L'arrivée de cette œuvre à New York confirme la capacité de Miró à transcender les frontières de son univers théâtral et à toucher un public et des scènes internationales. Jusqu'à présent, certaines de ses pièces avaient déjà été présentées en espagnol dans la ville, notamment Nerium Park et Arquimedes , mais ce sera la première fois qu'un de ses textes sera joué en anglais à New York.
Ce projet bénéficie du soutien de la prestigieuse compagnie de production et de théâtre PlayCo, ancrée dans la scène new-yorkaise et reconnue pour son engagement à découvrir et promouvoir de nouveaux talents du théâtre international. La collaboration avec Miró a débuté en 2023, lorsque le dramaturge a participé à une résidence d'un mois à New York grâce au soutien de l'Institut Ramon Llull. Cette expérience a jeté les bases d'une collaboration qui se concrétise aujourd'hui avec l'arrivée de la pièce sur les scènes Off-Broadway.
« Le plus beau corps que vous trouverez ici » est une œuvre singulière dans le paysage dramatique contemporain. Conçue comme un monologue interprété par un seul acteur ou une seule actrice, elle donne voix à sept personnages différents. La désignation initiale permet à l'interprète d'être un homme, une femme ou une personne non binaire, renforçant ainsi la nature à la fois flexible et conventionnelle de l'identité scénique.
Tout au long de la pièce, un même corps se métamorphose pour incarner différents âges, expériences et perspectives. Parmi ces voix apparaissent celles d'une adolescente de 17 ans, d'une femme de 45 ans ou d'un homme de 75 ans, dans un exercice d'interprétation qui fait du corps de l'interprète le principal espace de transformation.

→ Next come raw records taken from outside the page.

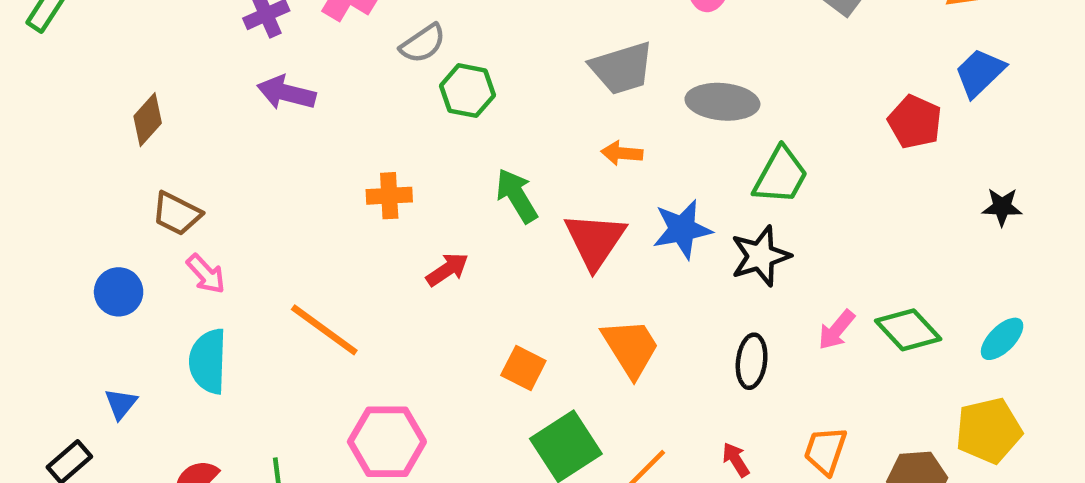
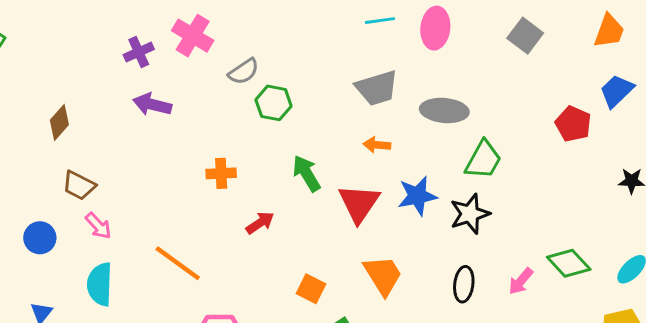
pink arrow: (837, 330) -> (521, 281), moved

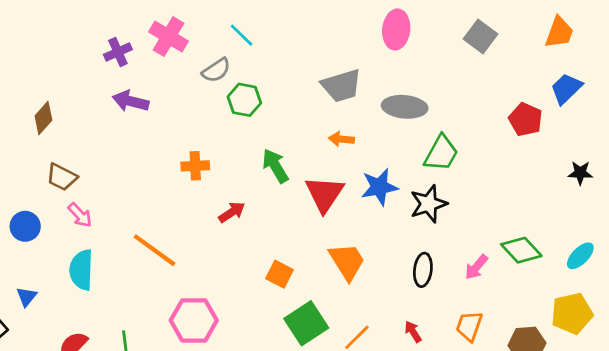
cyan line: (380, 21) -> (242, 35), moved, turned 52

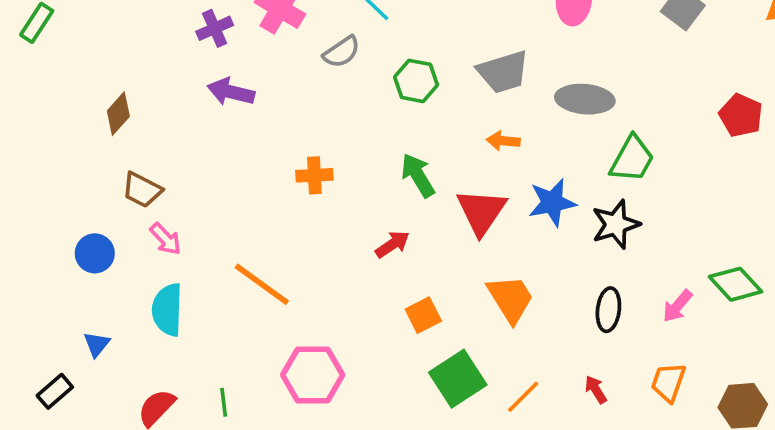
green hexagon: (244, 100) -> (416, 81), moved
red arrow: (232, 212) -> (392, 244), moved
orange square: (280, 274) -> (423, 315), turned 36

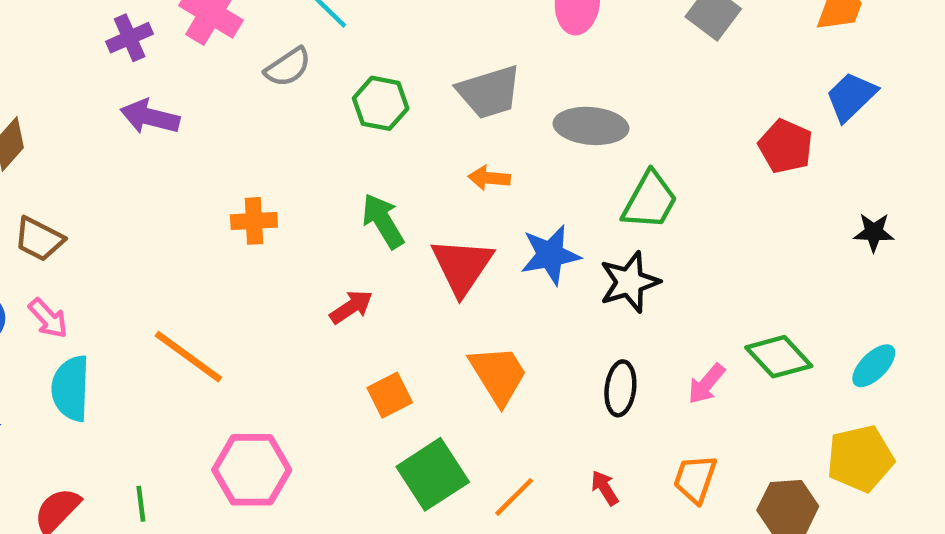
pink arrow: (166, 239) -> (48, 318), moved

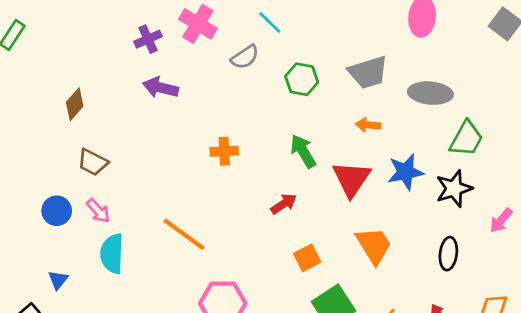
pink arrow: (706, 384) -> (501, 220), moved

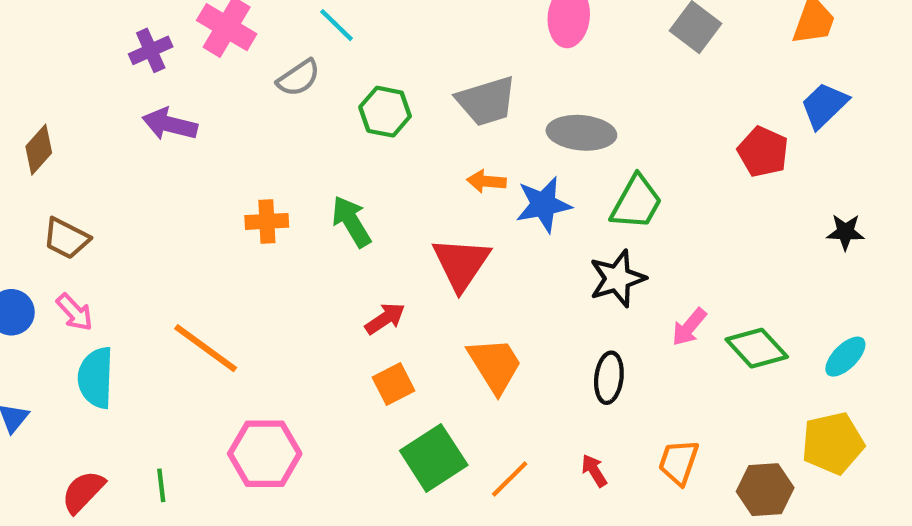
green arrow: (303, 151) -> (351, 221), moved
blue star: (405, 172) -> (543, 205), moved
red arrow: (284, 204) -> (385, 319), moved

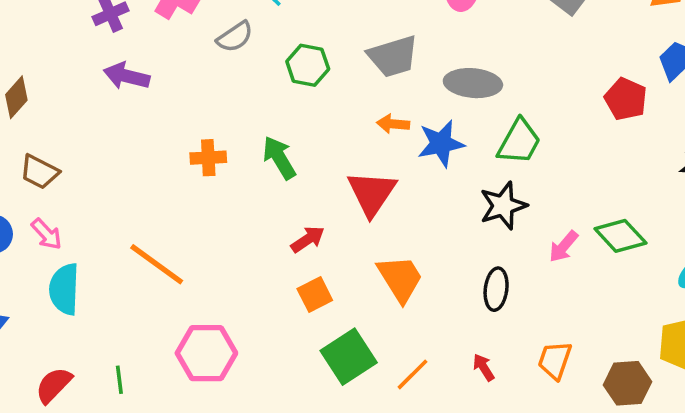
green diamond: (757, 348) -> (620, 236), moved

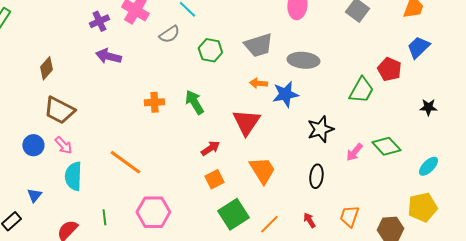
green trapezoid: (519, 142) -> (361, 90), moved
brown trapezoid: (39, 172) -> (59, 110), size x1.4
green line: (119, 380) -> (104, 217), moved

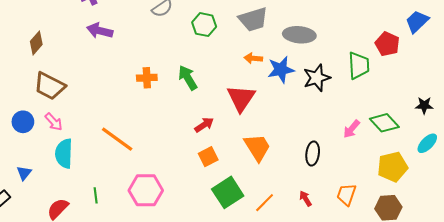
green trapezoid: (361, 90) -> (359, 65), turned -32
black star: (428, 107) -> (424, 105), moved
black star: (320, 129) -> (317, 78), moved
yellow pentagon: (422, 207) -> (392, 167), moved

Cette exploration du corps constitue l'un des axes principaux de l'œuvre. Miró s'intéresse au corps attaqué, mutilé ou désiré, mais aussi au corps que l'on souhaite posséder ou transformer. Parallèlement, il introduit une réflexion sur le corps de l'acteur lui-même, qui, sur scène, cesse d'être une simple réalité physique pour devenir une convention théâtrale.
La proposition transforme ainsi la scène en un espace de métamorphose constante, où une seule présence physique peut recéler de multiples identités et trajectoires. Il en résulte une œuvre qui mêle intimité, tension et réflexion sur notre rapport au corps et à son interprétation, mais aussi sur les conventions qui sous-tendent l'art de la performance.